Gads - another that never published!
There's just something about dogs. They're entertaining, love unconditionally, and can drive one nuts, all in the same two minutes.
When Nana arrived at the end of July, Sir Reginald, our 9 year old Beagle, took it upon himself to be her Royal Body Guard. Having come from a home where Mom had previously been in a hospital bed for quite a while, it was simply a natural draw for him.
Unfortunately, he had always been a bit obnoxious about food, and in September it intensified. We tried working around a few nips, but once you sink your canines into my child's leg, it's over. We kept him happy and loved on while making contact with his previous owner (simply out of respect), researched any options, and made the appointment to have him put down.
The day that he was put down, we took in Wallow, a regular visitor. However, upon his arrival home, this normally very well behaved bud took off and headed for the desert and mountain area just north of our house. For the next 36 hours, 11 of us (including his dad, who postponed his vacation) searched and searched. We had a visual on him a few times, but he was thoroughly freaked out and wouldn't come.

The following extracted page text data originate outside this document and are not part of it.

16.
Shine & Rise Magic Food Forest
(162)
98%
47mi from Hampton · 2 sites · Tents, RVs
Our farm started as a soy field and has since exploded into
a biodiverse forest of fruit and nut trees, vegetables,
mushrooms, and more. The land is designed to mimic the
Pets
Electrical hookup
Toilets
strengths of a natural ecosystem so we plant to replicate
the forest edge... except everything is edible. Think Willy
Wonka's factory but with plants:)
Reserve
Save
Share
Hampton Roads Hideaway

Thankfully, we received a phone call directing us to a specific spot. He was there, and ran again. That night we left a blanket that smelled like home along with food and water. The next morning his dad was a few hundred feet away from the spot and waited until the sun was up enough to verify. There was Wallow. Rick called him, he started freaking out again, so Rick layed down and called him as he does when they're playing.
Wallow finally came.
I can't tell you how wonderful it was to get that text. Instead of heading out to search at 6am, we were getting ready for his arrival, upon which we spent a nice chunk of time pulling cactus spikes out of various areas of his body and rubbing a collection of oils on his feet.
By 8am his dad was on his way home to get his family and head off to their vacation. For whatever reason, Wallow glued himself to my side. I couldn't take 2 steps without him at my heels.
While falling over him was a bit of a pain, I must admit that his presence was a nice transition after having to put Reggie down. Once Wallow was back home, it was very weird around here. This household needs a dog!
Fast forward about a week. A death in the family required Wallow to come back, and while I'm sorry for their loss, I couldn't help but be happy that Wallow was on his way back.
There are a few things about this particular Lab mix that I've never been able to figure out. He uses his front feet a lot, especially when playing. He's also really protective of me, and it's sometimes embarrassing. For instance, we encountered another Lab on a walk one morning and Wallow goes all Cujo, hackles up, barking and pulling at the leash like a junk-yard dog, practically frothing at the mouth. And the other Lab was twice a big!
This is a nicely trained dog, which makes this so surprising. Seriously, he's been off leash for the last several months with zero problems until he bolted from our garage.
Anyway, his dad and I were talking about the oddities and he laughed and shared his recent birthday gift. Apparently there's a service that lets you send a swab of the dog's mouth. They'll run DNA tests on it and tell you what breeds your mix contains.
25% Siberian Husky. 25% Boxer. 50% Chihuahua!
Now I understand the use of his feet, the the Cujo-ness of his attitude with bigger dogs.
He's still glued to my hip, almost more so than before. I mean, in a 2300 square foot house a girl should be able to lay out some fabric to cut and not have the dog on top of it, right?
Or perhaps it's just that Wallow is a master quilter and wanted to assist me?